Today’s blog is by Cabinet lead for Transport, Energy and a Green New Deal Cllr Kye Dudd.
Many of us will have got out of bed today, got dressed, unlocked our bikes and cycled in to work, unaware that it is Cycle to Work day. It’s the UK’s biggest cycle commuting event – although this year’s event is open to anyone cycling anywhere!
Cycling is a popular way to get around in Bristol. 28% of Bristol residents cycle at least once a week, and 14% travel by bike five or more days within the city. We were the first Cycling City in the UK, and we have 12 miles of segregated cycle track in the city. Routes like the Bristol-Bath Railway path are popular commuting corridors with their own ‘rush hours’ as people cycle and walk to and from work.
But we know that there is more to do.
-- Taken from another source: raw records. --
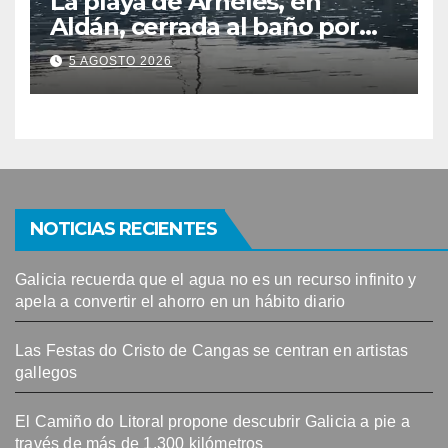
La playa de Arneles, en
Aldán, cerrada al baño por
contaminación del agua tras
5 AGOSTO 2026
detectarse restos fecales
NOTICIAS RECIENTES
Galicia recuerda que el agua no es un recurso infinito y
apela a convertir el ahorro en un hábito diario
Las Festas do Cristo de Cangas se centran en artistas
gallegos
El Camiño do Litoral propone descubrir Galicia a pie a
través de más de 1.300 kilómetros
Almost a quarter of residents that we’ve surveyed indicated that they don’t cycle, but would like to.
That’s why we’ve developed more cycling routes across Bristol to encourage more people to travel by bike where they can. We’ve upgraded the Filwood Greenway, a 2.6 mile route that connects South Bristol to the City Centre. We’ve seen the benefits of this investment, as cycling rates on the route almost doubled between July 2017 and July 2019.
Coronavirus has encouraged us all to think afresh about the way we allocate space in our city. We know that in parts of the city, the need to keep two metre distance is difficult to maintain on pavements and cycle lanes that were built a long time ago.
In this challenge, however, there is considerable opportunity. We have installed new bike lanes in the city centre along Park Row, Upper Maudlin Street and Marlborough Street, with cyclists protected from other road traffic by temporary bollards. The long-term ambition is to make the new road layouts permanent, as part of the transformation of Bristol’s transport network, creating cleaner air and better bus, walking and cycling journeys, alongside ongoing plans for a mass transit public transport system. You can give us feedback on the changes here.
We know we need to keep being ambitious if we want to make cycling accessible. We’ve worked with our neighbouring local authorities to develop the Local Cycling and Walking Infrastructure Plan, where we will collectively deliver investment of £411m by 2036 which will create up to 55 continuous cycle routes, forming a West of England-wide cycle network.
There is help and advice available at the Better By Bike scheme, including handy tips, maps and a free loan bike scheme for you to give cycling a try before investing in a bike of your own.